Suppose that $f : (0, 2] \to \mathbb{R}$ is a continuous function and that $\lim_{x \to 0}f(x) = L$ for some $L \in \mathbb{R}$. Define $g : [0, 2] \to \mathbb{R}$ via $g(0)=L$ and $g(x)= f(x)$ for $x \in (0,2]$.
(i) Show that $g$ is continuous on $[0, 2]$.
(ii) Show that $f$ is uniformly continuous on $(0, 2]$.
I'm struggling to know where to start!
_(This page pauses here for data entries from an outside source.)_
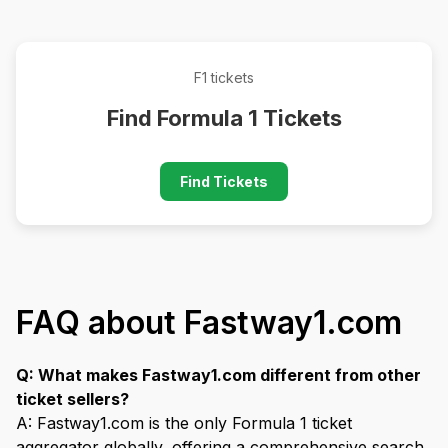
F1 tickets
Find Formula 1 Tickets
Find Tickets
FAQ about Fastway1.com
Q: What makes Fastway1.com different from other
ticket sellers?
A: Fastway1.com is the only Formula 1 ticket
aggregator globally, offering a comprehensive search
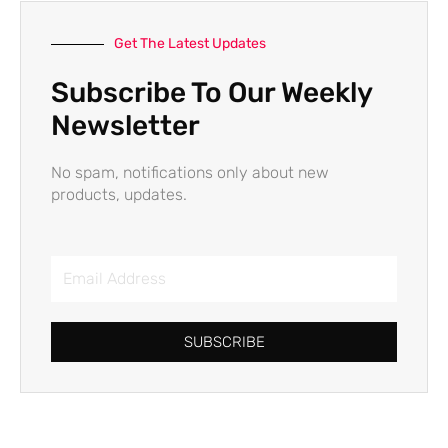
Get The Latest Updates
Subscribe To Our Weekly
Newsletter
No spam, notifications only about new
products, updates.
Email
Address
SUBSCRIBE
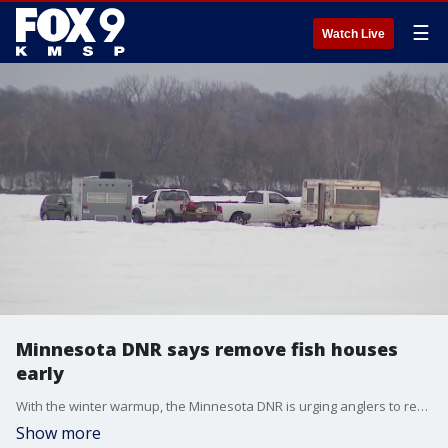
☰
Watch Live
Minnesota DNR says remove fish houses
early
With the winter warmup, the Minnesota DNR is urging anglers to remove their fish houses off lakes before the Monday deadline.
Show more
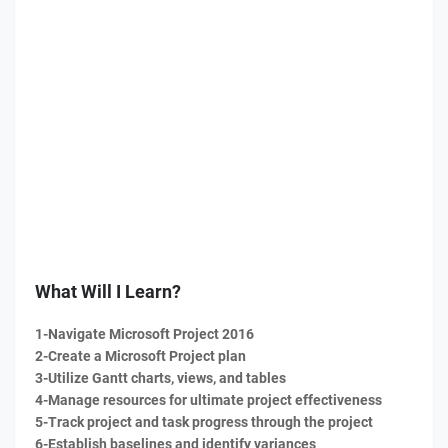
What Will I Learn?
1-Navigate Microsoft Project 2016
2-Create a Microsoft Project plan
3-Utilize Gantt charts, views, and tables
4-Manage resources for ultimate project effectiveness
5-Track project and task progress through the project
6-Establish baselines and identify variances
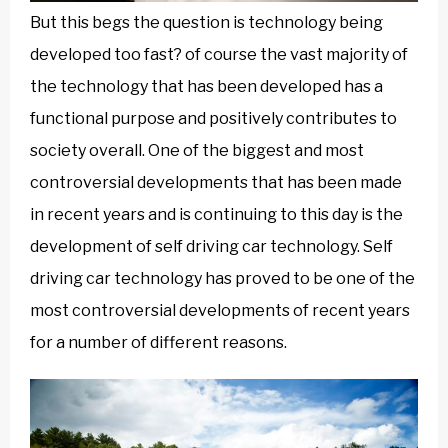
But this begs the question is technology being
developed too fast? of course the vast majority of
the technology that has been developed has a
functional purpose and positively contributes to
society overall. One of the biggest and most
controversial developments that has been made
in recent years and is continuing to this day is the
development of self driving car technology. Self
driving car technology has proved to be one of the
most controversial developments of recent years
for a number of different reasons.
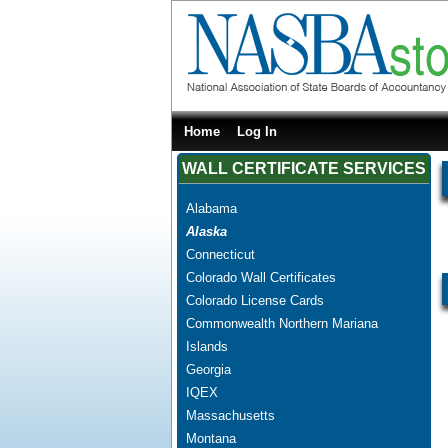
Home
Log In
WALL CERTIFICATE SERVICES
Alabama
Alaska
Connecticut
Colorado Wall Certificates
Colorado License Cards
Commonwealth Northern Mariana
Islands
Georgia
IQEX
Massachusetts
Montana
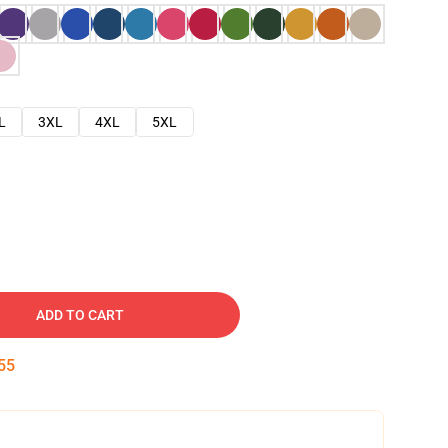
L
3XL
4XL
5XL
ADD TO CART
54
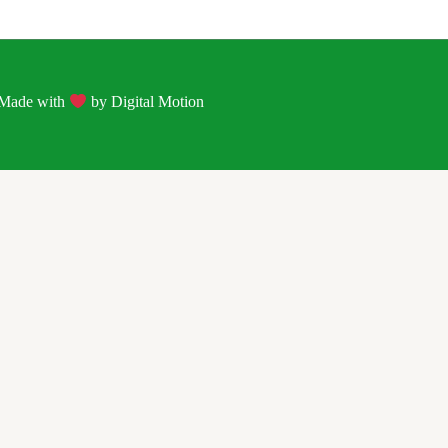
| Made with
by
Digital Motion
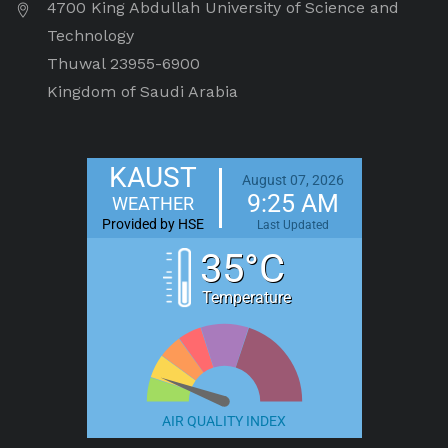
4700 King Abdullah University of Science and
Technology
Thuwal 23955-6900
Kingdom of Saudi Arabia
KAUST
August 07, 2026
9:25 AM
WEATHER
Provided by HSE
Last Updated
35°C
Temperature
AIR QUALITY INDEX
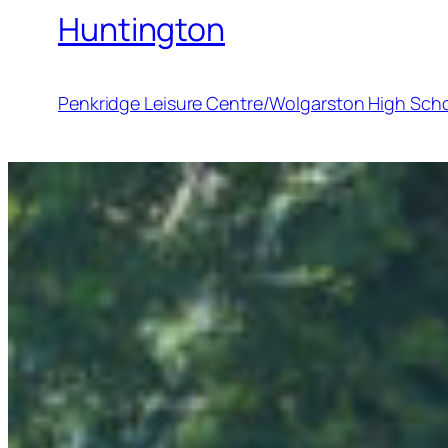
Huntington
Penkridge Leisure Centre/Wolgarston High Sch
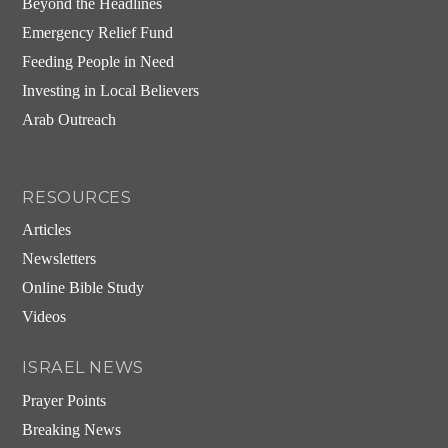
Beyond the Headlines
Emergency Relief Fund
Feeding People in Need
Investing in Local Believers
Arab Outreach
RESOURCES
Articles
Newsletters
Online Bible Study
Videos
ISRAEL NEWS
Prayer Points
Breaking News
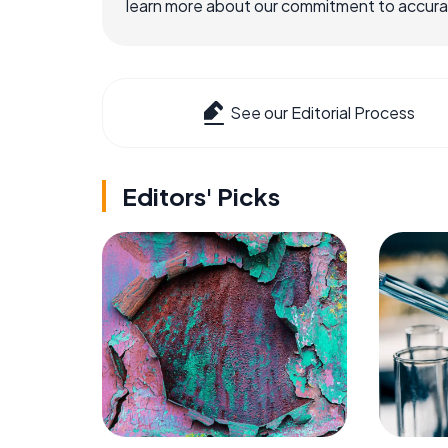
learn more about our commitment to accuracy
See our Editorial Process
Editors' Picks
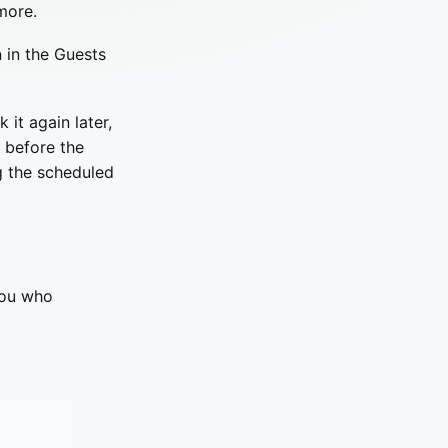
more.
 in the Guests
k it again later,
k before the
g the scheduled
you who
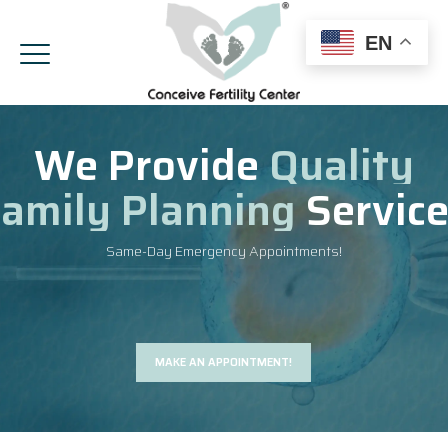
EN
We Provide
Quality
amily Planning
Servic
Same-Day Emergency Appointments!
MAKE AN APPOINTMENT!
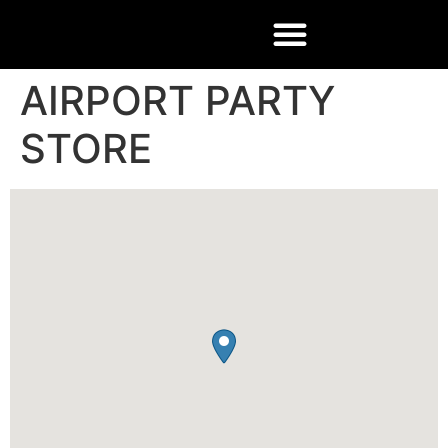
AIRPORT PARTY
STORE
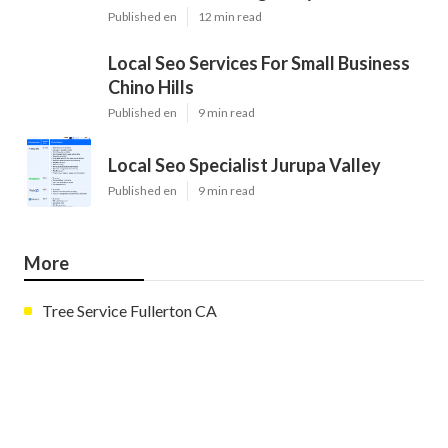
Published en
12 min read
Local Seo Services For Small Business
Chino Hills
Published en
9 min read
Local Seo Specialist Jurupa Valley
Published en
9 min read
More
Tree Service Fullerton CA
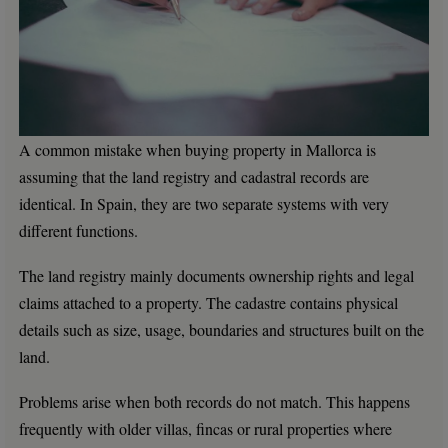
A common mistake when buying property in Mallorca is
assuming that the land registry and cadastral records are
identical. In Spain, they are two separate systems with very
different functions.
The land registry mainly documents ownership rights and legal
claims attached to a property. The cadastre contains physical
details such as size, usage, boundaries and structures built on the
land.
Problems arise when both records do not match. This happens
frequently with older villas, fincas or rural properties where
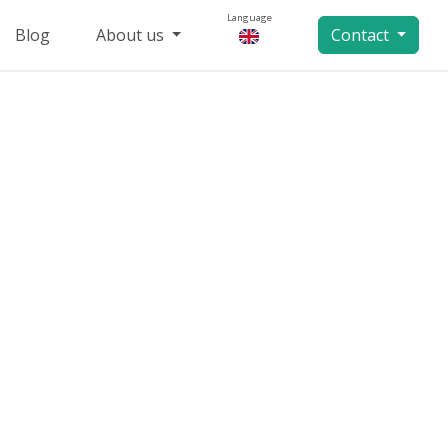
Language
Blog
About us
Contact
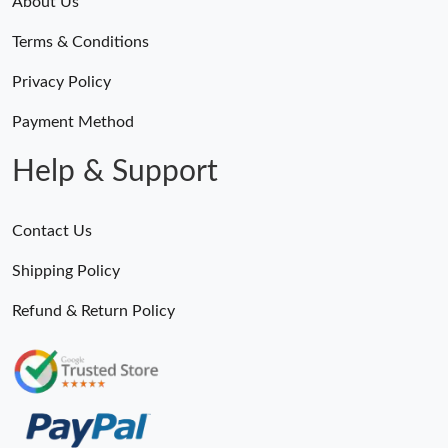
About Us
Just Sold: Zane from Columbus on Jul 17, 2026 at 4:22 PM.
Terms & Conditions
Just Sold: Ursula from Salt Lake City on Jul 29, 2026 at 11:01
Privacy Policy
PM.
Payment Method
Just Sold: Oscar from Minneapolis on Jun 10, 2026 at 11:53 PM.
Help & Support
Just Sold: Frank from Detroit on May 15, 2026 at 10:04 AM.
Contact Us
Just Sold: Jade from Orlando on Jul 17, 2026 at 9:01 AM.
Shipping Policy
Refund & Return Policy
Just Sold: Ian from Charlotte on Aug 06, 2026 at 5:50 PM.
Just Sold: Adam from Mexico City on Jun 09, 2026 at 4:27 PM.
Just Sold: Isaac from Orlando on May 14, 2026 at 11:47 PM.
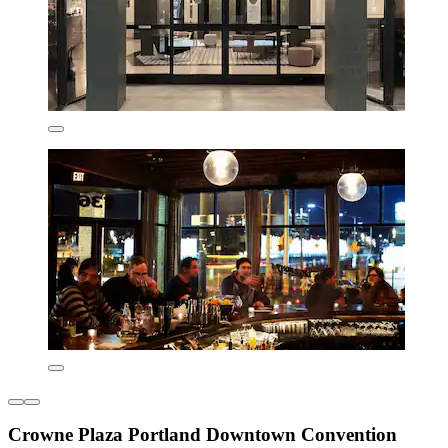
Crowne Plaza Portland Downtown Convention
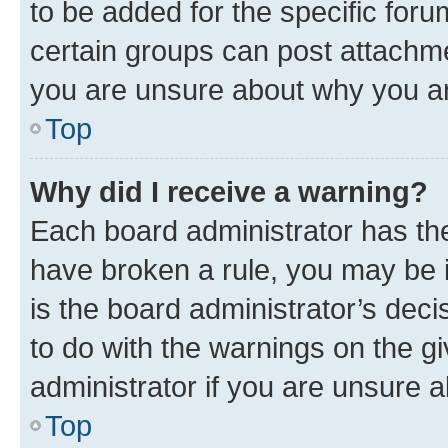
to be added for the specific foru
certain groups can post attachme
you are unsure about why you ar
Top
Why did I receive a warning?
Each board administrator has their
have broken a rule, you may be i
is the board administrator’s dec
to do with the warnings on the gi
administrator if you are unsure
Top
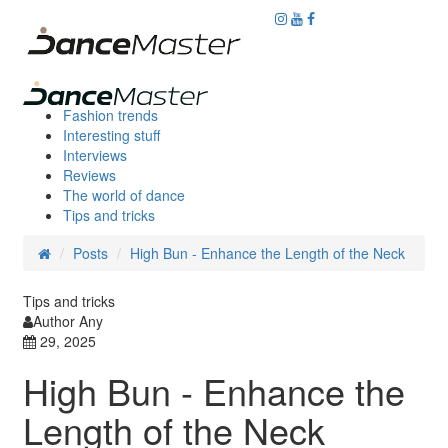
Fashion trends
Interesting stuff
Interviews
Reviews
The world of dance
Tips and tricks
Posts
High Bun - Enhance the Length of the Neck
Tips and tricks
Author Any
29, 2025
High Bun - Enhance the
Length of the Neck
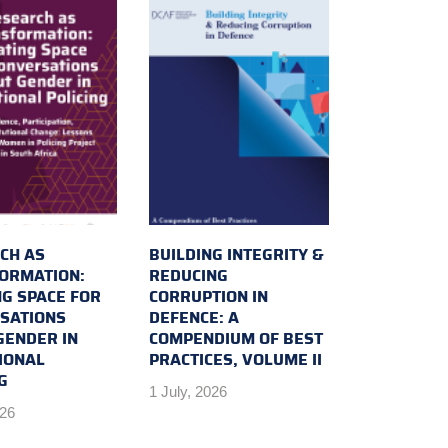
CH AS
BUILDING INTEGRITY &
ORMATION:
REDUCING
NG SPACE FOR
CORRUPTION IN
SATIONS
DEFENCE: A
GENDER IN
COMPENDIUM OF BEST
IONAL
PRACTICES, VOLUME II
G
1 July, 2026
026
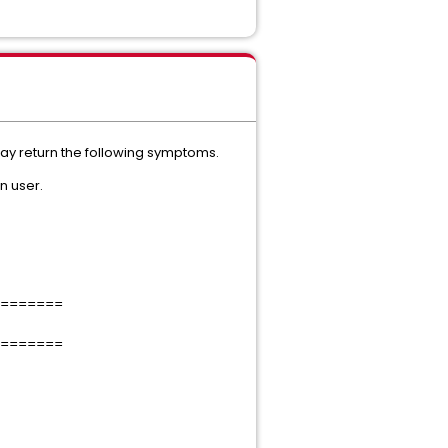
may return the following symptoms.
n user.
=======
=======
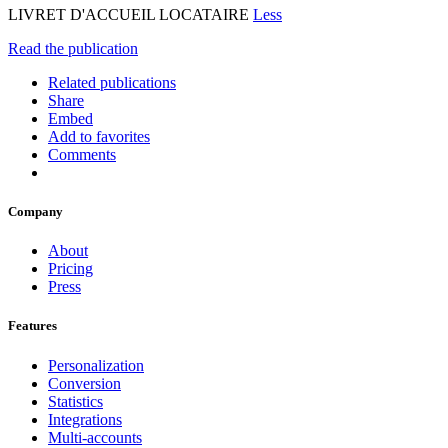
LIVRET D'ACCUEIL LOCATAIRE
Less
Read the publication
Related publications
Share
Embed
Add to favorites
Comments
Company
About
Pricing
Press
Features
Personalization
Conversion
Statistics
Integrations
Multi-accounts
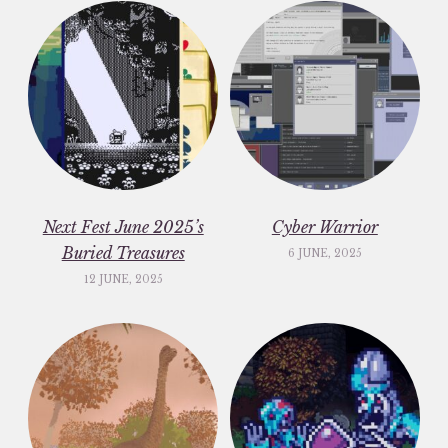
Next Fest June 2025’s
Cyber Warrior
Buried Treasures
6 JUNE, 2025
12 JUNE, 2025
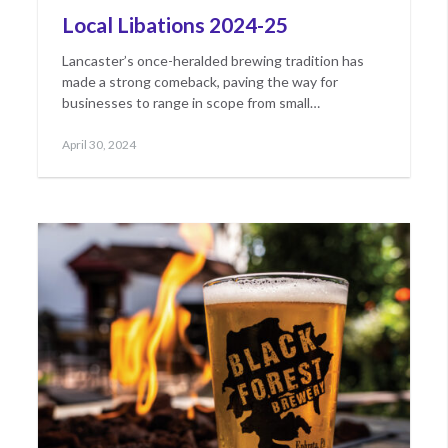
Local Libations 2024-25
Lancaster’s once-heralded brewing tradition has
made a strong comeback, paving the way for
businesses to range in scope from small…
Posted
May
April 30, 2024
on
23,
2024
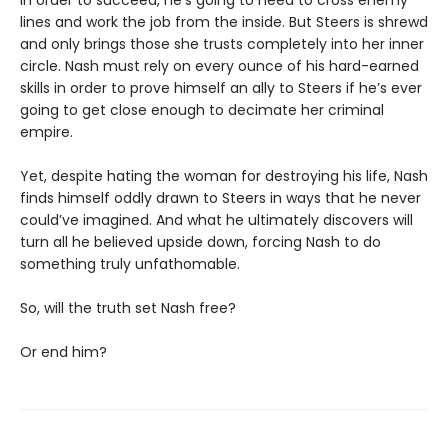
lines and work the job from the inside. But Steers is shrewd
and only brings those she trusts completely into her inner
circle. Nash must rely on every ounce of his hard-earned
skills in order to prove himself an ally to Steers if he’s ever
going to get close enough to decimate her criminal
empire.
Yet, despite hating the woman for destroying his life, Nash
finds himself oddly drawn to Steers in ways that he never
could’ve imagined. And what he ultimately discovers will
turn all he believed upside down, forcing Nash to do
something truly unfathomable.
So, will the truth set Nash free?
Or end him?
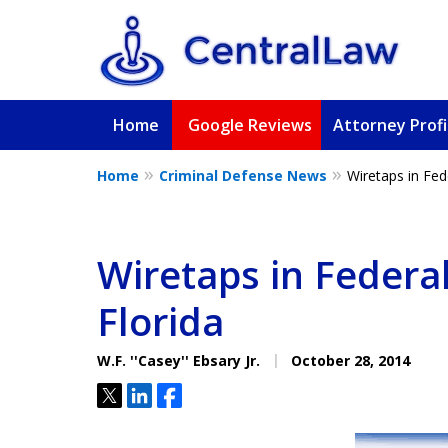
Home
Google Reviews
Attorney Profi
Home
Criminal Defense News
Wiretaps in Fed
Fighting for Yo
Friend, or a L
Wiretaps in Federa
Florida
Contact Us Now
W.F. ''Casey'' Ebsary Jr.
October 28, 2014
Tweet
Share
Share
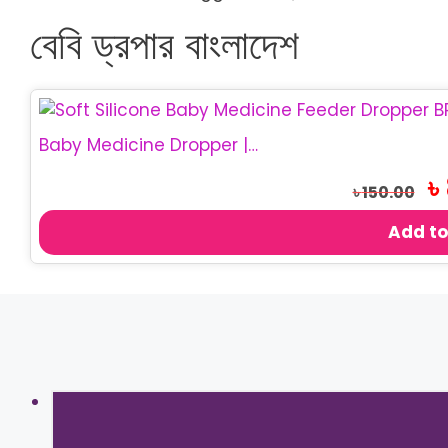
বেবি ড্রপার বাংলাদেশ
Baby Medicine Dropper | BPA Free Baby Dropper
Or
৳
৳
150.00
pr
wa
Add to
৳ 1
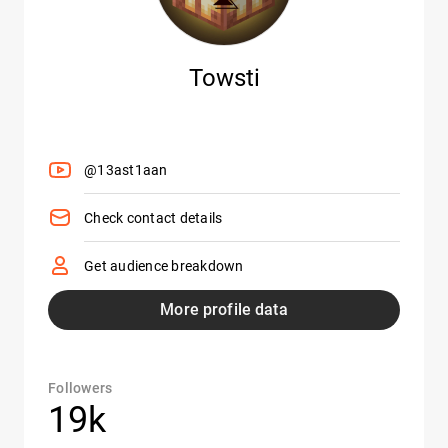
Towsti
@13ast1aan
Check contact details
Get audience breakdown
More profile data
Followers
19k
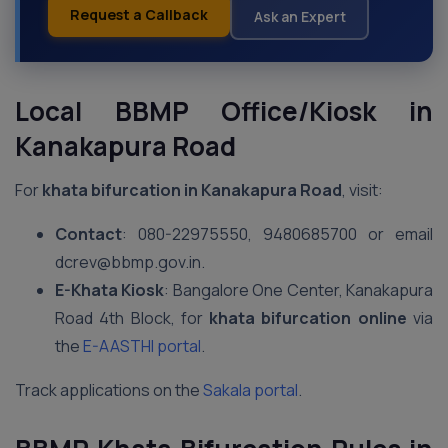
Request a Callback
Ask an Expert
Local BBMP Office/Kiosk in
Kanakapura Road
For
khata bifurcation in Kanakapura Road
, visit:
Contact
: 080-22975550, 9480685700 or email
dcrev@bbmp.gov.in.
E-Khata Kiosk
: Bangalore One Center, Kanakapura
Road 4th Block, for
khata bifurcation online
via
the
E-AASTHI portal
.
Track applications on the
Sakala portal
.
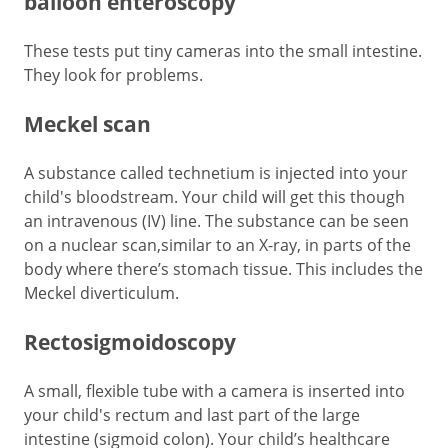
balloon enteroscopy
These tests put tiny cameras into the small intestine.
They look for problems.
Meckel scan
A substance called technetium is injected into your
child's bloodstream. Your child will get this though
an intravenous (IV) line. The substance can be seen
on a nuclear scan,similar to an X-ray, in parts of the
body where there’s stomach tissue. This includes the
Meckel diverticulum.
Rectosigmoidoscopy
A small, flexible tube with a camera is inserted into
your child's rectum and last part of the large
intestine (sigmoid colon). Your child’s healthcare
I understand that $|g(y)-g(x)|< \varepsilon$ for all $y \in [0,2]$ with $|y-x|<\delta$.
I just can't get the formal proof started.
On
Well, The definition of "$f$ is continuous at $x=a$" and the definition of "$\lim_{x\to a}f(x) = L$" are so similar that we can conclude: $f(x)$ is continuous at $a\iff \lim_{x\to a}f(x) = f(a)$.
Definiton: $\lim_{x\to a} f(x)=L$ if for every $\epsilon > 0$ we can find a $\delta >0$ so that whenever $0< |x-a|< \delta$ we will have $|f(x)- L| < \delta|$
Definition: $f$ in continuous at $x=a$ if for every $\epsilon > 0$ we can find a $\delta >0$ so that whenever $0< |x-a|< \delta$ we will have $|f(x)- f(a)| < \delta|$.
When talking $\lim_{x\to a}h(x)$ we are considering points where $x \ne a$, so when taking the limit of $\lim_{x\to 0}g(x)$ we are considering $x \ne 0$ so $g(x) = f(x)$ and $\lim_{x\to 0}g(x)= \lim_{x\to 0} f(x) = L = g(x)$. So $g$ is continuous at $x = 0$.
And for $a \ne 0$ then we can, in taking $\lim_{x\to a}g(x)$ consider just the $x$ within the range $(0, 2]; 0 < a \le 2$. So $f(x) = g(x)$ in that range and as $f$ ix continuous at $a$ we have $\lim_{x\to a} g(x)=\lim_{x\to a}f(x)=f(a)=g(a)$ so $g$ is continuous at $a$.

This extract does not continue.